*Exercise details*: Beginning with the line containing "Cerere inmatriculare per" and ending with the last line, repeat the records exactly.

*Transcribed page contents*:

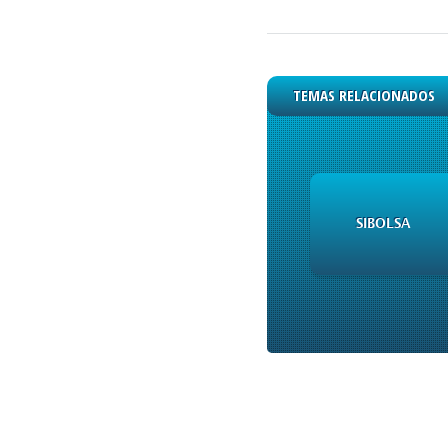
TEMAS RELACIONADOS
SIBOLSA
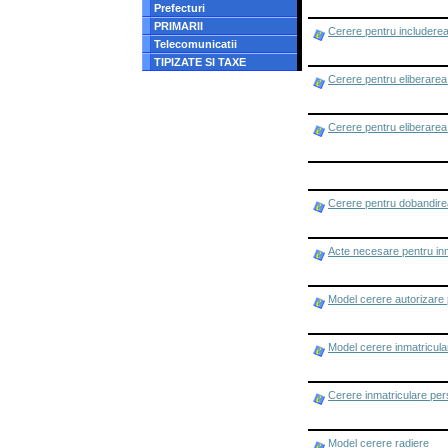
Prefecturi
PRIMARII
Cerere pentru includerea 
Telecomunicatii
TIPIZATE SI TAXE
Cerere pentru eliberarea 
Cerere pentru eliberarea 
Cerere pentru dobandirea 
Acte necesare pentru inm
Model cerere autorizare 
Model cerere inmatricula
Cerere inmatriculare per
Model cerere radiere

*Written reply*:
Cerere inmatriculare per
Model cerere radiere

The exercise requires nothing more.